(REQUIRED ACTION):
Take the lines below between the one holding "Dangote Cement Ibese Boosts Community" and the one holding "even a buzz", inclusive, and copy them exactly. Add nothing.

Saved entries:

########

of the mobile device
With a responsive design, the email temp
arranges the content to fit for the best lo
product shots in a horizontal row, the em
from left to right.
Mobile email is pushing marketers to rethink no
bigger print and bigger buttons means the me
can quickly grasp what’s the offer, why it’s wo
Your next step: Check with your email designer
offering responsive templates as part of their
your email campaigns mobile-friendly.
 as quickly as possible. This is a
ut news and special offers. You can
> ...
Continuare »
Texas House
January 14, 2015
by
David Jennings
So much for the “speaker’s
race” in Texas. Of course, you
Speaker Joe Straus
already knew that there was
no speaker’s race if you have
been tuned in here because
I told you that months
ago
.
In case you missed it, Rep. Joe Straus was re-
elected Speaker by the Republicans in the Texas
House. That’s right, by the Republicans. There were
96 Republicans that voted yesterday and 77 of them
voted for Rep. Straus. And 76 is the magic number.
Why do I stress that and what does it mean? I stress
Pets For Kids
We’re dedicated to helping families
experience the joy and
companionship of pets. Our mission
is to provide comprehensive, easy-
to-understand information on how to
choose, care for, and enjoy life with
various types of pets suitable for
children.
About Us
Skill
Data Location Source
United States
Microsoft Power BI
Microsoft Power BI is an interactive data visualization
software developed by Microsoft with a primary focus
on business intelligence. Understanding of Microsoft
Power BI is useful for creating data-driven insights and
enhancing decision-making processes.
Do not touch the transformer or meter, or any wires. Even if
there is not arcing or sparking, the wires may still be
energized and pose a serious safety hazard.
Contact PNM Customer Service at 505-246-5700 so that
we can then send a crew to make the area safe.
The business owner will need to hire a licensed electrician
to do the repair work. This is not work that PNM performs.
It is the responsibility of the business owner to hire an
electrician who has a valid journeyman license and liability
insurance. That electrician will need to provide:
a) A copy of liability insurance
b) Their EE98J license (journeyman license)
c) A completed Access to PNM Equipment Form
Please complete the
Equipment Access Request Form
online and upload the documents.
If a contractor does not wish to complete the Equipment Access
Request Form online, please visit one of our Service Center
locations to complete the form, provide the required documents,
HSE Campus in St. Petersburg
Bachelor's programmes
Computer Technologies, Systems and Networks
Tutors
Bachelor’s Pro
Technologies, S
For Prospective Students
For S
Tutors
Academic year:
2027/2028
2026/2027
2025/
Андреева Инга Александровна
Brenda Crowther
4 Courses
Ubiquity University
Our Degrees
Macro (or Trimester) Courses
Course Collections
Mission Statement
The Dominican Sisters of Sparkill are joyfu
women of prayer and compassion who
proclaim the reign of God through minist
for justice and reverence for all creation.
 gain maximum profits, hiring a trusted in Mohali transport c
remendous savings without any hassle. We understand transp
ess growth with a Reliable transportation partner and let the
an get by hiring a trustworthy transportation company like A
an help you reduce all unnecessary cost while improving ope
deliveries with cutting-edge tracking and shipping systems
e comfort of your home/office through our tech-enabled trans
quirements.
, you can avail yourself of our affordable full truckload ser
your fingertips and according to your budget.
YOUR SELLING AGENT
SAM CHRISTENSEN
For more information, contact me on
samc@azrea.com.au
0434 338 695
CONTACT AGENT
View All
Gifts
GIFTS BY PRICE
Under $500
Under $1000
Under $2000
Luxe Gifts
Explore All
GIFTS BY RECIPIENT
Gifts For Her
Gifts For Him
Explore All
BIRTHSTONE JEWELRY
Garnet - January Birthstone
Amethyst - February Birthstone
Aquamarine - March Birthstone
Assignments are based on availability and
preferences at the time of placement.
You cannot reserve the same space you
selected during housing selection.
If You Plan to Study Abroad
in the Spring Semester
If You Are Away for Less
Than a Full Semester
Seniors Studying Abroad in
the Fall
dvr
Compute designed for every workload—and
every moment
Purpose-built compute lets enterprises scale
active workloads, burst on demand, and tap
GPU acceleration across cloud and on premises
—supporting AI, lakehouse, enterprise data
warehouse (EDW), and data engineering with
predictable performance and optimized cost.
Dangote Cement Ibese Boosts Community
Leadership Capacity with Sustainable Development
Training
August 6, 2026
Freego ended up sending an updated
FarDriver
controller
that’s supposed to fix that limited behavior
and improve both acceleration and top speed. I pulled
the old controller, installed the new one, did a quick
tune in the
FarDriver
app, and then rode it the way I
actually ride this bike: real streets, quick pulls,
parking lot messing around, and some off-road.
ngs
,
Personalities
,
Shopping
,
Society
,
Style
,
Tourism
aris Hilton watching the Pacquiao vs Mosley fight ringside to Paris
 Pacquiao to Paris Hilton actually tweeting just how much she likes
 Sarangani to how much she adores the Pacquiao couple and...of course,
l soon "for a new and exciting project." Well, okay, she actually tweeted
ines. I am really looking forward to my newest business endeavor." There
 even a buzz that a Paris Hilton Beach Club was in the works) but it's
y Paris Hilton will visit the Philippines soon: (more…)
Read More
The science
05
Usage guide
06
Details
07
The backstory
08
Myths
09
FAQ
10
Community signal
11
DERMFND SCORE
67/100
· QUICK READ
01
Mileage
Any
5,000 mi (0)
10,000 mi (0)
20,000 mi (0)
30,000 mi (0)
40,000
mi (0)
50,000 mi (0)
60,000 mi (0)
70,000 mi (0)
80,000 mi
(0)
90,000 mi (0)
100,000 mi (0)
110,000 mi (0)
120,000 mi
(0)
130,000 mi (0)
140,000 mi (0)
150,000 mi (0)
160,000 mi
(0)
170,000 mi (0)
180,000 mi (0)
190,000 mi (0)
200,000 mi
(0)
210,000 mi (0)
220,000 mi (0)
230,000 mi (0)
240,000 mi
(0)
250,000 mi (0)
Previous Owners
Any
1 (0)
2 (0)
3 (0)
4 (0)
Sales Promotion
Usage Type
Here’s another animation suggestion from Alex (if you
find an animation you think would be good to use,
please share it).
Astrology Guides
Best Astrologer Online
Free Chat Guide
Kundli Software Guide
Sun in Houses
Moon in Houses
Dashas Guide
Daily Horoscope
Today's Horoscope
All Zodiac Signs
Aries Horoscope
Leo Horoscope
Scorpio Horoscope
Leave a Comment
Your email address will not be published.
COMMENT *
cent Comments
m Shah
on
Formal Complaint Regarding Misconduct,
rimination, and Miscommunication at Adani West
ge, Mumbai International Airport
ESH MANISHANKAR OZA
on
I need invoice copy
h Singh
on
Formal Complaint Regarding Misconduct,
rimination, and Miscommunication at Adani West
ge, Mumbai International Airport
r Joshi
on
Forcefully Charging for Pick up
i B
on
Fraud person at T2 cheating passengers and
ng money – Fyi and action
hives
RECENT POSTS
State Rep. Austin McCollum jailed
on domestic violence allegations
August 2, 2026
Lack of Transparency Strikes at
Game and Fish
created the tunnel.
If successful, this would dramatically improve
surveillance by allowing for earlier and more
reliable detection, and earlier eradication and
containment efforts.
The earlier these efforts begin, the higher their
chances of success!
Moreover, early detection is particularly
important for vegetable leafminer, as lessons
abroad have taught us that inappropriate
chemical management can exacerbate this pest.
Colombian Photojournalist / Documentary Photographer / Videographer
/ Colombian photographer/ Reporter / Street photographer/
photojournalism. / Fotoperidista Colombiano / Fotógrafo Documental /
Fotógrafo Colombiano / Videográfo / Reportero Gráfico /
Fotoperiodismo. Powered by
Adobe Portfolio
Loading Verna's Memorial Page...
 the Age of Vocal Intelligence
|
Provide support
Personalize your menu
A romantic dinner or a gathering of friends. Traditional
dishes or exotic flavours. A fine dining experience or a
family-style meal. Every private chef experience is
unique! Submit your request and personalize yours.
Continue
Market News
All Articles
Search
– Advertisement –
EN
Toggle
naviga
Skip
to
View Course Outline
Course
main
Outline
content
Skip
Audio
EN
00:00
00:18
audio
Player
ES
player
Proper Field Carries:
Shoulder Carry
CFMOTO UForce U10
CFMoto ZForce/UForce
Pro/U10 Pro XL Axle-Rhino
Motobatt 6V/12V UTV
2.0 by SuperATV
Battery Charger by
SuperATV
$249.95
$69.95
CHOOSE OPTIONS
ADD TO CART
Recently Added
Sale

########

(SOLUTION TO THE EXERCISE):
Dangote Cement Ibese Boosts Community
Leadership Capacity with Sustainable Development
Training
August 6, 2026
Freego ended up sending an updated
FarDriver
controller
that’s supposed to fix that limited behavior
and improve both acceleration and top speed. I pulled
the old controller, installed the new one, did a quick
tune in the
FarDriver
app, and then rode it the way I
actually ride this bike: real streets, quick pulls,
parking lot messing around, and some off-road.
ngs
,
Personalities
,
Shopping
,
Society
,
Style
,
Tourism
aris Hilton watching the Pacquiao vs Mosley fight ringside to Paris
 Pacquiao to Paris Hilton actually tweeting just how much she likes
 Sarangani to how much she adores the Pacquiao couple and...of course,
l soon "for a new and exciting project." Well, okay, she actually tweeted
ines. I am really looking forward to my newest business endeavor." There
 even a buzz that a Paris Hilton Beach Club was in the works) but it's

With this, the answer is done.